Еще потом одну голодовку объявил Раппопорт на котласской пересылке, но она прошла скорее в комических тонах. Он объявил, что требует нового следствия, а на этап не идет. На третий день к нему пришли: «Собирайся на этап!» — «Не имеете права! Я — голодающий». Тогда четыре молодца подняли его, отнесли и зашвырнули в баню. После бани так же на руках отнесли его на вахту. Нечего делать, встал Раппопорт и пошел за этапной колонной — ведь сзади уже собаки и штыки.

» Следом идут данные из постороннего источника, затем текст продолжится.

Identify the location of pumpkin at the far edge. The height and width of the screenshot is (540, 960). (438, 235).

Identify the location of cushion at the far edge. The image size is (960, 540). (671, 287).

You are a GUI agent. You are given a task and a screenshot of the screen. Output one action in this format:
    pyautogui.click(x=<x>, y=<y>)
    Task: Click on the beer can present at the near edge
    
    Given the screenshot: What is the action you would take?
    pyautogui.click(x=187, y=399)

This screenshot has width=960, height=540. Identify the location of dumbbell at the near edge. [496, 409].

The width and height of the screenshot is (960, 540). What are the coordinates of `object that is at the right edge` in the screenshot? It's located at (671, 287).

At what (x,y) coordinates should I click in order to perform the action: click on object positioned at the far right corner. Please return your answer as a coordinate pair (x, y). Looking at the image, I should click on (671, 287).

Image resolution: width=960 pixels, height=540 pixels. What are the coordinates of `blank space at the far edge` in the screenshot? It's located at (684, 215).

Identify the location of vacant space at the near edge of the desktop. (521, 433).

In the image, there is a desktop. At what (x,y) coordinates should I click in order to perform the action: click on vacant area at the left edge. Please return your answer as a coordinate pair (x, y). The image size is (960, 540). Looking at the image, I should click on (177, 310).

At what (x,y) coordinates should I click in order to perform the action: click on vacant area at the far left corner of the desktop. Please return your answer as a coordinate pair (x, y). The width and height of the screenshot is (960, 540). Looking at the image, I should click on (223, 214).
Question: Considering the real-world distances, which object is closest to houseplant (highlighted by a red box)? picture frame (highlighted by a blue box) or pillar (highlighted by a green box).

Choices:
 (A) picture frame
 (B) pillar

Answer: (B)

Вот так Тюрьма Нового Типа победила буржуазные голодовки.

Даже у сильного человека не осталось никакого пути противоборствовать тюремной машине, только разве самоубийство. Но самоубийство — борьба ли это? Не подчинение?

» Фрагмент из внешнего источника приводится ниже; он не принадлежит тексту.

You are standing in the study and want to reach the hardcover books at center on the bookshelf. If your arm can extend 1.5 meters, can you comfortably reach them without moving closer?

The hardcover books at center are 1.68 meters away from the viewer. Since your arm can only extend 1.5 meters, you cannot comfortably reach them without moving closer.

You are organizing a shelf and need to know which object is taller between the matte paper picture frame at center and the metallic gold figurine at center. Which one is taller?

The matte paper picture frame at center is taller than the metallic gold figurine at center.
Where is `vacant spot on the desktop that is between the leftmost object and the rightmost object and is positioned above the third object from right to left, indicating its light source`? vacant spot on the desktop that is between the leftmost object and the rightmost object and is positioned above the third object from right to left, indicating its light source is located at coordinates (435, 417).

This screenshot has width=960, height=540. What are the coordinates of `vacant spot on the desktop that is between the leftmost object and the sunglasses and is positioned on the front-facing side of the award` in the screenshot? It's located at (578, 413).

Эсерка Е. Олицкая считает, что голодовку как способ борьбы сильно уронили троцкисты и следовавшие за ними в тюрьмы коммунисты: они слишком легко ее объявляли и слишком легко снимали. Даже, говорит она, И. Н. Смирнов, вождь их, проголодав перед московским процессом четверо суток, быстро сдался и снял голодовку. Говорят, до 1936 г. троцкисты даже принципиально отвергали всякую голодовку против советской власти и никогда не поддерживали голодающих эсеров и с.-д. < Напротив, от с-р и с-д всегда требовали себе поддержки. В карагандо-колымском этапе 1936 г. они называли «предателями и провокаторами» тех, кто отказывался подписать их телеграмму протеста Калинину — «Авангарда революции (= их) на Колыму». (Рассказ Макотинского).>

Пусть оценит история, насколько упрек этот верен или неверен. Однако, и тяжелее никто не заплатил за голодовку, чем троцкисты (к их голодовкам и забастовкам в лагерях мы еще придем в Части 111).

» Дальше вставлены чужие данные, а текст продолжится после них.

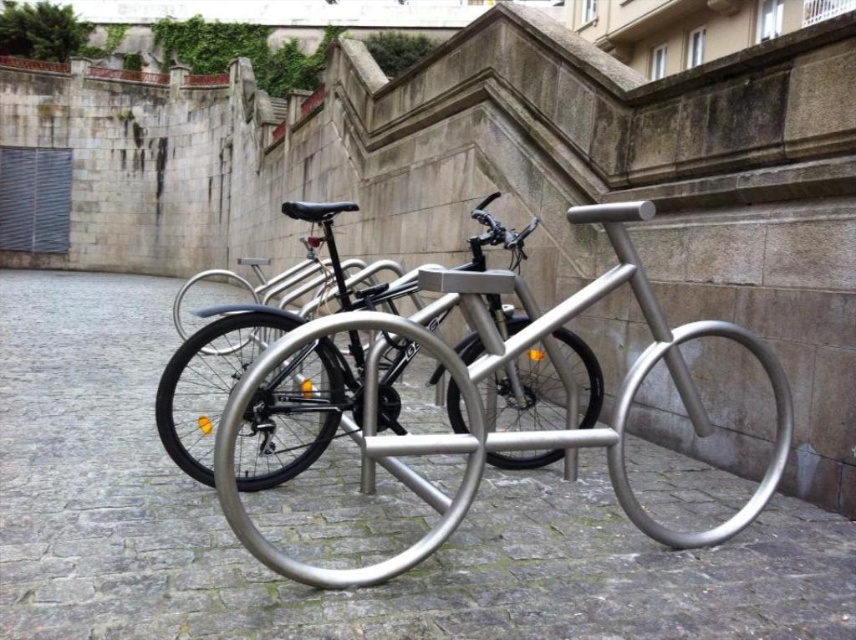 You are standing in front of the bicycle rack and want to determine which of the two points, point (153, 365) or point (191, 464), is closer to you. Based on the scene description, which point is nearer?

Point (153, 365) is further to the viewer than point (191, 464). Wait, no, the description says the opposite. Let me check again. The Objects Description states that point (153, 365) is further to the viewer than point (191, 464). Therefore, the point closer to you would be the one that is not further, so point (191, 464) is closer. So the answer should be point (153, 365) is further, so the closer is point (191, 464).

You need to park your bicycle next to the silver metallic bike rack at center. Can you determine if the polished silver bicycle at center is wider than the rack?

The silver metallic bike rack at center might be wider than polished silver bicycle at center, so it is uncertain whether the polished silver bicycle at center is wider than the rack.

Легкость в объявлении и снятии голодовок вероятно вообще свойственна порывистым натурам, быстрым на проявление чувств. Но ведь такие натуры были и среди старых русских революционеров, были где-нибудь и в Италии, и во Франции, — но нигде ж, ни в России, ни в Италии, ни во Франции не смогли так отповадить от голодовок, как в Советском Союзе, нас. Вероятно, телесных жертв и стойкости духа приложено было к голодовкам во второй четверти нашего века никак не меньше, чем в первой. Однако не было в стране общественного мнения! — и оттого укрепилась Тюрьма Нового Типа, и вместо легко достающихся побед постигали арестантов тяжело зарабатываемые поражения.

Проходили десятилетия — и время делало свое. Голодовка — первое и самое естественное право арестанта, уже и самим арестантам стала она чужда и непонятна, охотников на нее находилось все меньше. Для тюремщиков же она стала выглядеть глупостью или злостным нарушением.

Когда в 1960 году Геннадий Смелов, бытовик, объявил в ленинградской тюрьме длительную голодовку, все-таки как-то зашел в камеру прокурор (а может — общий обход делал) и спросил: «Зачем вы себя мучаете?» Смелов ответил:

— Правда мне дороже жизни!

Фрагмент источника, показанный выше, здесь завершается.